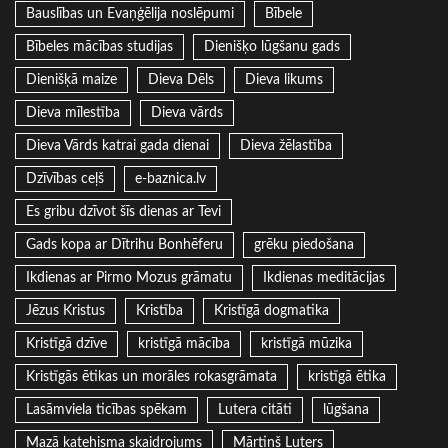
Bauslības un Evaņģēlija noslēpumi
Bībele
Bībeles mācības studijas
Dienišķo lūgšanu gads
Dienišķā maize
Dieva Dēls
Dieva likums
Dieva mīlestība
Dieva vārds
Dieva Vārds katrai gada dienai
Dieva žēlastība
Dzīvības ceļš
e-baznica.lv
Es gribu dzīvot šīs dienas ar Tevi
Gads kopa ar Dītrihu Bonhēferu
grēku piedošana
Ikdienas ar Pirmo Mozus grāmatu
Ikdienas meditācijas
Jēzus Kristus
Kristība
Kristīgā dogmatika
Kristīgā dzīve
kristīgā mācība
kristīgā mūzika
Kristīgās ētikas un morāles rokasgrāmata
kristīgā ētika
Lasāmviela ticības spēkam
Lutera citāti
lūgšana
Mazā katehisma skaidrojums
Mārtiņš Luters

Work request — Each line from the one that contains "kristīgā mācība" through the end of the material above should be returned exactly, and nothing else.

Solution to the problem —
kristīgā mācība
kristīgā mūzika
Kristīgās ētikas un morāles rokasgrāmata
kristīgā ētika
Lasāmviela ticības spēkam
Lutera citāti
lūgšana
Mazā katehisma skaidrojums
Mārtiņš Luters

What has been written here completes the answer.